Skijoring caught on throughout Scandinavia and the first bonafide race was held at the 1901 Nordic Games. It made the big leagues in 1928 when skijoring was a demonstration sport at the Winter Olympic Games, in Switzerland. It hasn’t been included since, but skijorer lobbyists are petitioning to see dog-skijoring included at the 2013 Winter Olympic Games in Sochi, Russia.
Let’s see, ski behind a lone Siberian Husky traveling at 10 m.p.h. or a racing quarter horse that tops out at 40 m.p.h.? I’ll take the quarter horse, even with the snow clods to the face. That’s the consensus among horsemen in the Rocky Mountains. The North American Ski Joring Association was formed in 1999, and held its first sanctioned race in 2000 in Frisco, Colo. Annual skijoring races have since popped up in other parts of Colorado, Idaho, Montana, and Wyoming.
European and American skijoring differ significantly. At the White Turf race in St. Moritz, Switzerland, Europe’s primetime event, skijorers race around an oval track on a frozen lake, pulled by thoroughbreds without jockeys. The racehorses wear driving harnesses with lines connected to a handle bar that looks like what a trapeze artist swings from. They race in heats, and it’s common for skiers to collide and fall, leaving the racehorses to stampede around the track with the trapeze swings bouncing behind them. That’s my definition of bedlam.
In America, skijorers are nominally more rational.

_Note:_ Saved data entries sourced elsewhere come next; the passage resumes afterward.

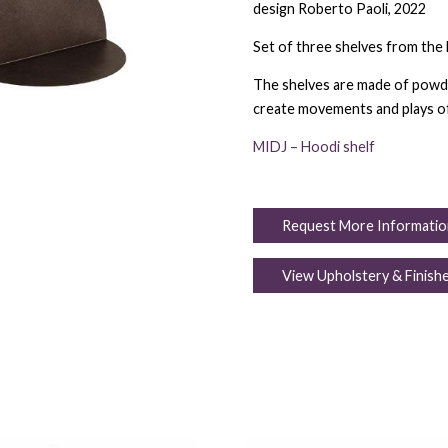
design Roberto Paoli, 2022
Set of three shelves from the 
The shelves are made of powde
create movements and plays of
MIDJ – Hoodi shelf
Request More Informatio
View Upholstery & Finish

The horses are jockeyed, the skiers hold onto a Tarzan-style ropes fastened to Western saddles with carbineers, and they race one at a time. The race tracks are straight quarter-mile lengths, reminiscent of the colonial horseraces in Williamsburg and Roanoke, Virginia, that gave rise to the racing quarter horse breed. Only, in skijoring the streets are covered in snow, and the course features slalom gates and ski jumps for the riders to navigate.
Really, no skijorer is of sound mind. Skiers can hit 60 m.p.h. slaloming behind a sprinting quarter horse. One misstep or lost ski edge, and they could go down hard. You’d think that’d cause skiers to practice, but one skier in Telluride, Colo. asked about how he prepared, said: “I had a bloody mary.”
The best thing about skijoring is that it gets you horseback in the height of the winter. If you take a turn on skis or in a sled, hold on to the rope tight, don’t catch and edge, and beware the flying clods of snow.